In this third regulation it was pointed out that the new development  of sentencing the total or partial coverage of the deficit occurred inasmuch as the conduct determining the negligent classification of the insolvency proceedings had generated or aggravated the insolvency.

Given that the latter regulation does not establish the legal concept of “deficit” in order to define it, the Court considered:

(i) that the cause of the liability was the generation or aggravation of the insolvency situation; and

(ii) that the position in which the debtor was to cause it to not be able to meet its enforceable obligations on a regular basis should be taken into account, and not the situation of insufficient assets (when assets are less than liabilities).

Since Judgment number 772/2014 of 12th January 2015, up until Judgment number 279/2019 of 22ndMay, the Chamber has declared that, in accordance with its regulation, the nature of this liability is compensatory, thus the director, liquidator or legal representative of the legal entity (and, under certain circumstances, the partners also)  may be made responsible for the total or partial cover of the insolvency deficit, insofar as the conduct which has determined the negligent classification has generated or aggravatedthe insolvency. In other words, the legal grounds for this liability lie in the contribution to the generation or aggravation of the insolvency.

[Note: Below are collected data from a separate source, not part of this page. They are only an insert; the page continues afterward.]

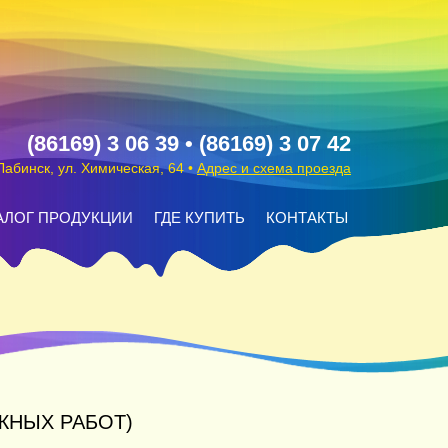
(86169) 3 06 39 • (86169) 3 07 42
 Лабинск, ул. Химическая, 64 •
Адрес и схема проезда
АЛОГ ПРОДУКЦИИ
ГДЕ КУПИТЬ
КОНТАКТЫ
ЖНЫХ РАБОТ)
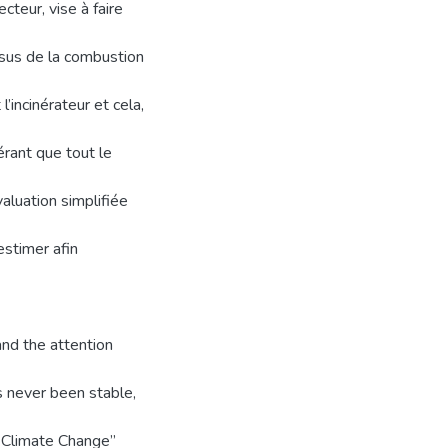
cteur, vise à faire
ssus de la combustion
’incinérateur et cela,
érant que tout le
aluation simplifiée
estimer afin
and the attention
as never been stable,
 Climate Change”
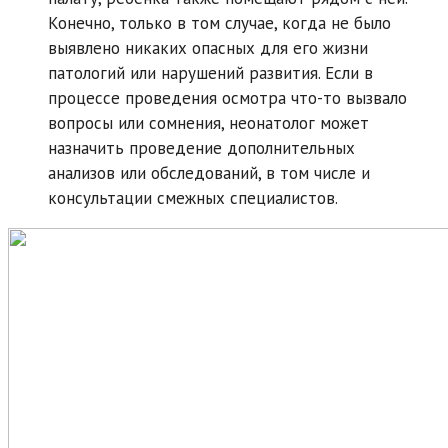
Конечно, только в том случае, когда не было
выявлено никаких опасных для его жизни
патологий или нарушений развития. Если в
процессе проведения осмотра что-то вызвало
вопросы или сомнения, неонатолог может
назначить проведение дополнительных
анализов или обследований, в том числе и
консультации смежных специалистов.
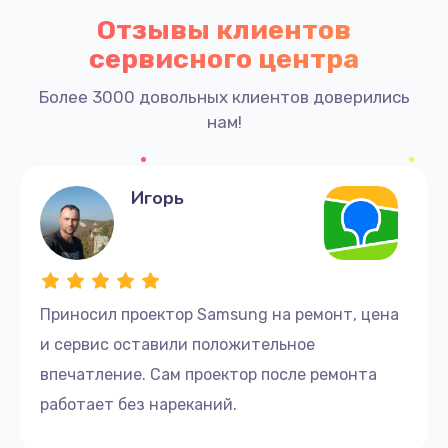
Отзывы клиентов
сервисного центра
Более 3000 довольных клиентов доверились
нам!
Игорь
Приносил проектор Samsung на ремонт, цена
и сервис оставили положительное
впечатление. Сам проектор после ремонта
работает без нареканий.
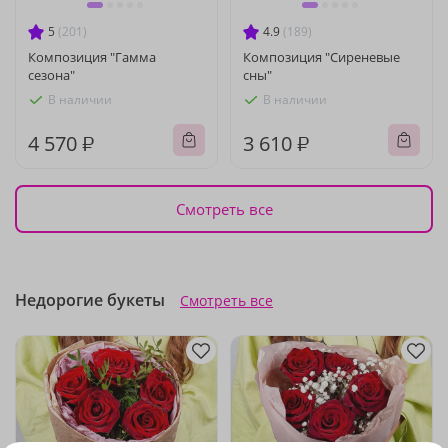
5
(201)
4.9
(189)
Композиция "Гамма
Композиция "Сиреневые
сезона"
сны"
В наличии
В наличии
4 570 ₽
3 610 ₽
Смотреть все
Недорогие букеты
Смотреть все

The high Court has understood that the deficit is the result of the insolvency, which explains why not all of the conducts typified by the legislator as being susceptible of warranting a negligent classification in the insolvency proceedings and a sentence condemning the coverage of the deficit are prior to the declaration of insolvency proceedings, such as, for example, the non-fulfilment of the agreement through the fault of the insolvent party, the lack of collaboration or asset stripping, (which are subsequent).

In the case under consideration, the Court stated that, although at the time of the declaration of insolvency, the accounting assets were greater than the liabilities (according to the insolvency administration’s report), among these assets was the credit that the insolvent company held against its parent company, for unjustified withdrawals of money amounting to a total of Euro 13,483,578.08 which caused the situation of insolvency and the insolvency proceedings, so that the failure to repay this sum led to the existence of a liability that could not be met by realising all of the assets. It therefore considered it logical that the directors responsible for wilful or negligent misconduct (with gross negligence) that generated the insolvency, should be liable for the deficit (understood as liabilities against the insolvency estate and  insolvency liabilities) that could not be satisfied with the realisable assets.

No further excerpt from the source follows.